Page 9 The sentence "If the sensors detected ..." is repeated twice.

Page 9 labels a figure 3, but on page 7 there was already a figure 5, making a figure on page 9 figure 6?

Page 10 the sentence "These measurements ..." is repeated twice.

Page 10 Experimental results: I'm curious why the experimental design used activated charcoal to capture particulate matter.  HEPA filtration would have been a better choice.

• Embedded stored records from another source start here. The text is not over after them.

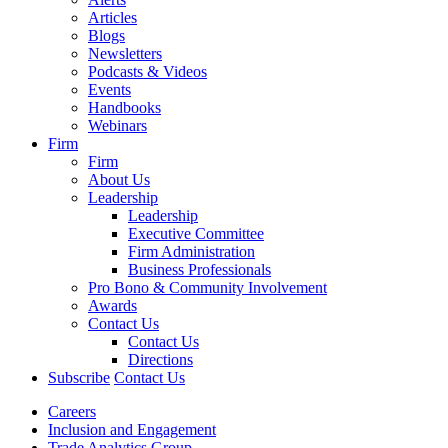
Articles
Blogs
Newsletters
Podcasts & Videos
Events
Handbooks
Webinars
Firm
Firm
About Us
Leadership
Leadership
Executive Committee
Firm Administration
Business Professionals
Pro Bono & Community Involvement
Awards
Contact Us
Contact Us
Directions
Subscribe
Contact Us
Careers
Inclusion and Engagement
Trade Analytics Group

Page 11 has Figure 4, which by my count should be Figure 7.

Page 12 has Figure 5, which by my count could be Figure 8.

Pages 12 - 15: I've lost count of the figures, but suggest the authors find a standard way of identifying the figures in order of appearance in the text.

Page 16: Table 4 should be renumbered according to a standardized numbering system within the paper.

Page 19: Future work: while it is an interesting suggestion to add dynamic postures (such as wildfire fire fighters might encounter) to the measurements, I have only observed soldering to occur in stationary positions.

Author Response

Thank you for your valuable and thoughtful feedback on our manuscript, titled Quantitative Assessment of Soldering-Induced PM2.5 Exposure Using a Distributed Sensor Network in Instructional Laboratory Setting. We sincerely appreciate your dedicated time reviewing our work and providing constructive suggestions. We have revised our manuscript to reflect your comments. The detailed revision information and point-by-point response are in the attached PDFs.

Author Response File: Author Response.pdf

Round 2

Reviewer 2 Report

Comments and Suggestions for Authors

The authors have addressed the majority of my concerns.  I note that the paper is very long and the authors could consider moving material into the supplemental section to improve readability.